> [Exercise instructions]:
Verbatim reproduction of the entries is required; images must be omitted.

------------------------------

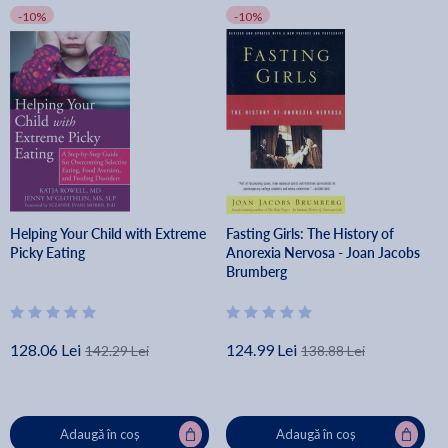
-10%
-10%
Helping Your Child with Extreme
Fasting Girls: The History of
Picky Eating
Anorexia Nervosa - Joan Jacobs
Brumberg
128.06 Lei
124.99 Lei
142.29 Lei
138.88 Lei
Adaugă în coș
Adaugă în coș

------------------------------

> [Task solution]:
-10%
-10%
Helping Your Child with Extreme
Fasting Girls: The History of
Picky Eating
Anorexia Nervosa - Joan Jacobs
Brumberg
128.06 Lei
124.99 Lei
142.29 Lei
138.88 Lei
Adaugă în coș
Adaugă în coș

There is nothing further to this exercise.